A Under30 da Forbes é um dos meus maiores orgulhos na minha jornada empreendedora. Ser reconhecida por uma das maiores revistas do país e do mundo como uma influência para a juventude é uma certeza de que preciso continuar nessa trilha, seguindo esse caminho e, ao mesmo tempo, sinto que tenho uma responsabilidade enorme por inspirar e representar outras meninas.

8- Como você concilia trabalho e filhos? Há uma rede de apoio?
Não é uma tarefa nada fácil. No começo, eu trabalhava enquanto o Leo dormia. O que deixava a rotina completamente aleatória, porque criança pequena não dorme 8 horas certinho de noite, mas aos poucos fui me adaptando. O meu noivo, Luan, pai do Leo, é muito parceiro e a gente se ajuda muito: quando ele tem que trabalhar eu fico com o bebê e vice-versa. Minha mãe também me ajuda demais e temos uma babá, o que também facilita. É um desafio e será maior ainda agora com a chegada da Maya, mas tenho a sorte de ter uma rede de apoio que me ajuda muito.

9- Depois desta pandemia, mudou algo nos planos e mesmo nas vendas?
Nós tivemos um crescimento de 86% nas vendas de 2019 para 2020. Muito disso se deve à pandemia, porque mais pessoas começaram a comprar online. Como nós já éramos e-commerce não passamos pela fase de adaptação que muitas empresas tiveram que passar e isso foi um facilitador. Mas por outro lado, tínhamos planos para eventos presenciais que acabaram sendo cancelados. E, claro, isso tudo é muito pequeno perto do cenário de perdas que vivemos no mundo.

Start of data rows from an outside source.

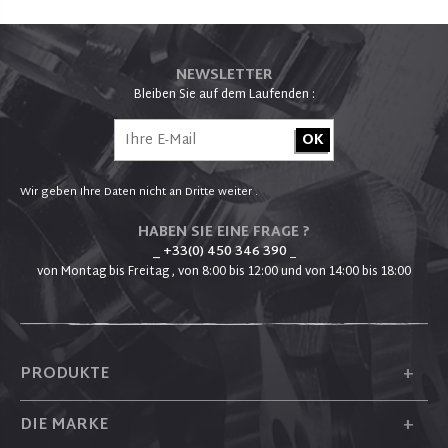
NEWSLETTER
Bleiben Sie auf dem Laufenden :
Wir geben Ihre Daten nicht an Dritte weiter .
HABEN SIE EINE FRAGE ?
_ +33(0) 450 346 390
_
von Montag bis Freitag , von 8:00 bis 12:00 und von 14:00 bis 18:00
+
PRODUKTE
+
DIE MARKE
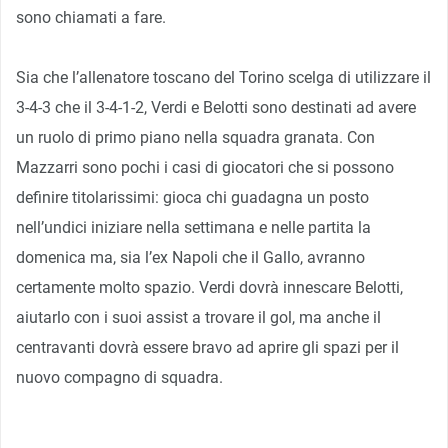
sono chiamati a fare.
Sia che l’allenatore toscano del Torino scelga di utilizzare il
3-4-3 che il 3-4-1-2, Verdi e Belotti sono destinati ad avere
un ruolo di primo piano nella squadra granata. Con
Mazzarri sono pochi i casi di giocatori che si possono
definire titolarissimi: gioca chi guadagna un posto
nell’undici iniziare nella settimana e nelle partita la
domenica ma, sia l’ex Napoli che il Gallo, avranno
certamente molto spazio. Verdi dovrà innescare Belotti,
aiutarlo con i suoi assist a trovare il gol, ma anche il
centravanti dovrà essere bravo ad aprire gli spazi per il
nuovo compagno di squadra.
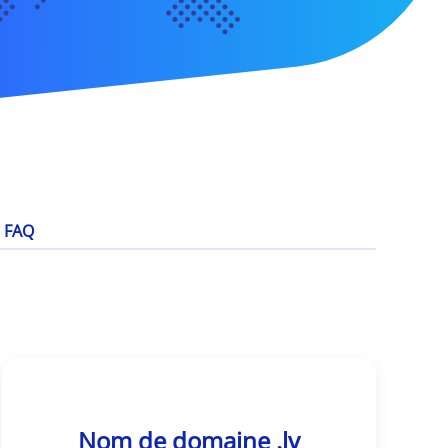
FAQ
Nom de domaine .lv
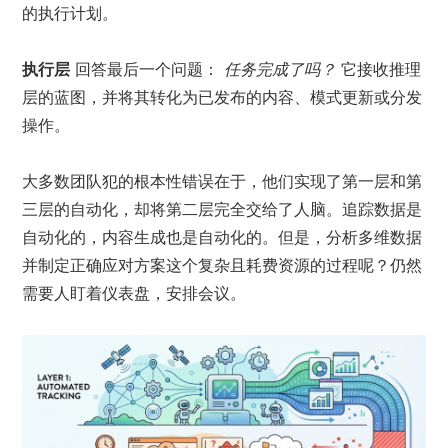
的执行计划。
执行层
回答最后一个问题：
任务完成了吗？
它接收推理
层的蓝图，并将其转化为已发布的内容、模式更新或分发
操作。
大多数团队犯的根本性错误在于，他们实现了第一层和第
三层的自动化，却将第二层完全交给了人脑。追踪数据是
自动化的，内容生成也是自动化的。但是，分析多维数据
并制定正确应对方案这个复杂且耗费资源的过程呢？仍然
需要人盯着仪表盘，安排会议。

10- E por fim, quais os próximos passos da empresária Isabela, o que há de planos para este e os próximos anos?
Eu amo muito a vertente educacional da minha carreira, quero investir e explorar esse universo para ver cada vez mais pessoas sendo impactadas e transformadas. Além disso, quero fortalecer a estrutura da empresa para poder ter mais tempo para ter uma visão macro do meu negócio e poder utilizar a minha marca como uma forma de conectar pessoas, contar histórias, traduzir estilos e inspirar!